How Boric Acid Works

Your vagina naturally maintains an acidic environment, typically between a pH of 3.8 and 4.5. When that balance shifts, opportunistic organisms like yeast can overgrow, causing infections. Boric acid helps restore that acidity, creating conditions where these organisms struggle to thrive. It’s particularly effective against stubborn or recurring yeast infections, including those caused by less common yeast strains that don’t always respond well to standard antifungal treatments.

For bacterial vaginosis, the CDC notes that boric acid can be part of a multi-step treatment plan for women with multiple recurrences, typically used for up to 21 days following an initial course of antibiotics. This longer protocol is something to discuss with a healthcare provider rather than self-treating.

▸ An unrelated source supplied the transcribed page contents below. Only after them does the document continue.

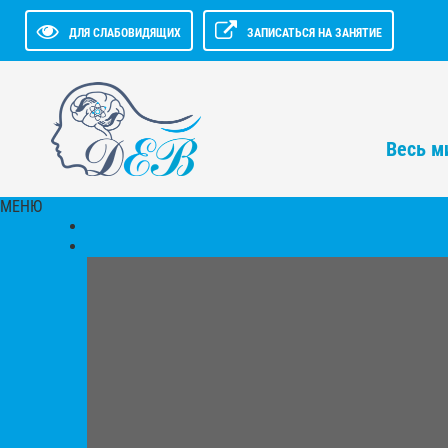
ДЛЯ СЛАБОВИДЯЩИХ
ЗАПИСАТЬСЯ НА ЗАНЯТИЕ
Весь ми
МЕНЮ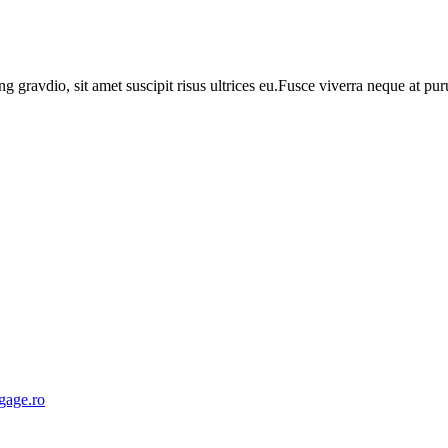
ng gravdio, sit amet suscipit risus ultrices eu.Fusce viverra neque at p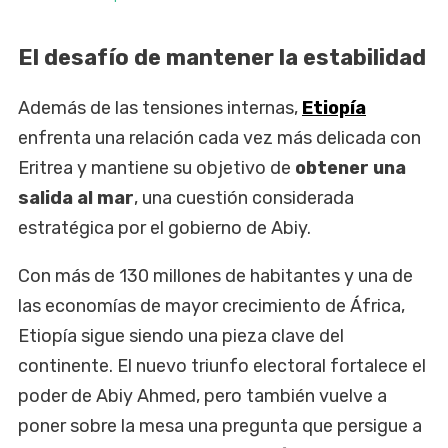
El desafío de mantener la estabilidad
Además de las tensiones internas,
Etiopía
enfrenta una relación cada vez más delicada con
Eritrea y mantiene su objetivo de
obtener una
salida al mar
, una cuestión considerada
estratégica por el gobierno de Abiy.
Con más de 130 millones de habitantes y una de
las economías de mayor crecimiento de África,
Etiopía sigue siendo una pieza clave del
continente. El nuevo triunfo electoral fortalece el
poder de Abiy Ahmed, pero también vuelve a
poner sobre la mesa una pregunta que persigue a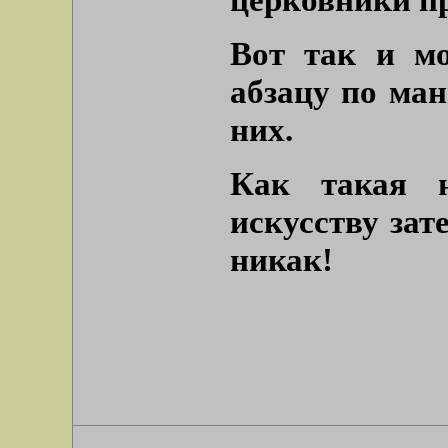
Вот так и мо
абзацу по ма
них.
Как такая н
искусству зат
никак!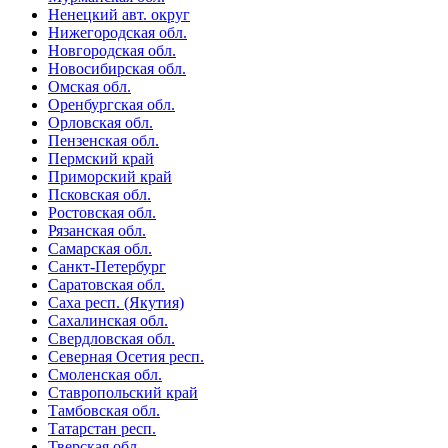
Ненецкий авт. округ
Нижегородская обл.
Новгородская обл.
Новосибирская обл.
Омская обл.
Оренбургская обл.
Орловская обл.
Пензенская обл.
Пермский край
Приморский край
Псковская обл.
Ростовская обл.
Рязанская обл.
Самарская обл.
Санкт-Петербург
Саратовская обл.
Саха респ. (Якутия)
Сахалинская обл.
Свердловская обл.
Северная Осетия респ.
Смоленская обл.
Ставропольский край
Тамбовская обл.
Татарстан респ.
Тверская обл.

What to Expect During Treatment

Mild vaginal irritation at the insertion site is the most commonly reported side effect and generally doesn’t require medical attention unless it becomes persistent or uncomfortable enough to interfere with your day. Some watery discharge is normal as the suppository dissolves.

What isn’t normal: unusual discharge that looks or smells different from your baseline, increased itching, or new odor. These could signal that the product is irritating your tissue or that the underlying infection needs a different treatment approach. If your symptoms worsen or don’t improve after completing the full seven days, it’s worth following up with your provider.

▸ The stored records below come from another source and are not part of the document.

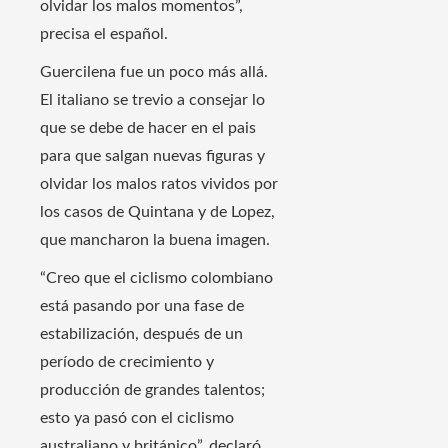
olvidar los malos momentos”,
precisa el español.
Guercilena fue un poco más allá.
El italiano se trevio a consejar lo
que se debe de hacer en el pais
para que salgan nuevas figuras y
olvidar los malos ratos vividos por
los casos de Quintana y de Lopez,
que mancharon la buena imagen.
“Creo que el ciclismo colombiano
está pasando por una fase de
estabilización, después de un
período de crecimiento y
producción de grandes talentos;
esto ya pasó con el ciclismo
australiano y británico”, declaró.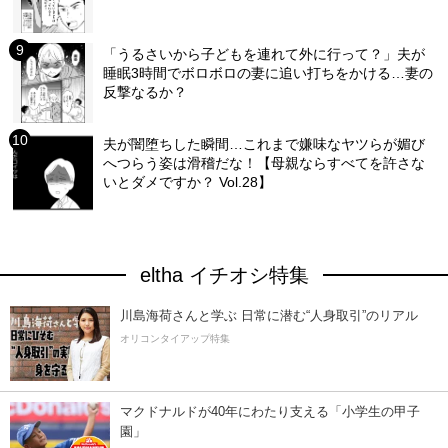
「うるさいから子どもを連れて外に行って？」夫が
睡眠3時間でボロボロの妻に追い打ちをかける…妻の
反撃なるか？
夫が闇堕ちした瞬間…これまで嫌味なヤツらが媚び
へつらう姿は滑稽だな！【母親ならすべてを許さな
いとダメですか？ Vol.28】
eltha イチオシ特集
川島海荷さんと学ぶ 日常に潜む“人身取引”のリアル
オリコンタイアップ特集
マクドナルドが40年にわたり支える「小学生の甲子
園」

Sex and Tampons During Treatment

Avoid both oral and penetrative sex for the entire course of treatment. Boric acid is toxic if ingested, which makes oral contact during treatment especially dangerous. After you finish the last suppository, wait an additional 24 to 48 hours before sexual activity to let any remaining traces flush out of the vagina and to confirm your symptoms have cleared.

Use panty liners rather than tampons during treatment. Tampons would absorb the dissolved suppository before it can do its job.

Who Should Not Use Them

Boric acid suppositories should not be used during pregnancy. Animal studies have shown that oral boric acid exposure during pregnancy caused reduced fetal weight and developmental malformations, and the safety of vaginal suppositories in pregnant women has not been adequately studied.

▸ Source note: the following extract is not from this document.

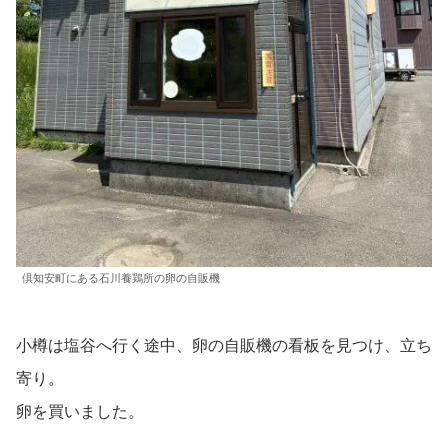
倶知安町にある石川養鶏所の卵の自販機
小樽は塩谷へ行く途中、卵の自販機の看板を見つけ、立ち
寄り。
卵を買いました。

If you’re breastfeeding, the picture is more nuanced. Boric acid is a small molecule that can pass into breast milk, though the amount from vaginal use is likely quite low. For treatment courses of seven days or fewer at the standard 600 mg dose, the risk to a breastfed infant is considered minimal. If treatment extends beyond seven days, some experts recommend partially supplementing with formula or stored breast milk to reduce infant exposure. Treatment beyond 21 days is not recommended for breastfeeding women. Extra caution applies if your baby was born premature or has any kidney development concerns.

These suppositories are for vaginal use only. Boric acid is poisonous if swallowed. Keep them out of reach of children and pets, and never apply them to open wounds or broken skin.

Tips for Getting the Most Out of Treatment

Consistency matters. Skipping doses or stopping early because symptoms improve can allow the infection to bounce back. Complete the full seven-day course even if you feel better by day three or four.

For recurring infections, some protocols extend treatment to two weeks, followed by twice-weekly maintenance use for six months to a year. This kind of long-term plan should be guided by a healthcare provider who can confirm the type of infection you’re dealing with and rule out other causes of your symptoms.

Store the suppositories in a cool place. Since the base is cocoa seed butter, they can soften or partially melt in warm environments, making them harder to handle and insert cleanly. If they’ve gotten soft, refrigerating them for 15 to 20 minutes before use firms them back up.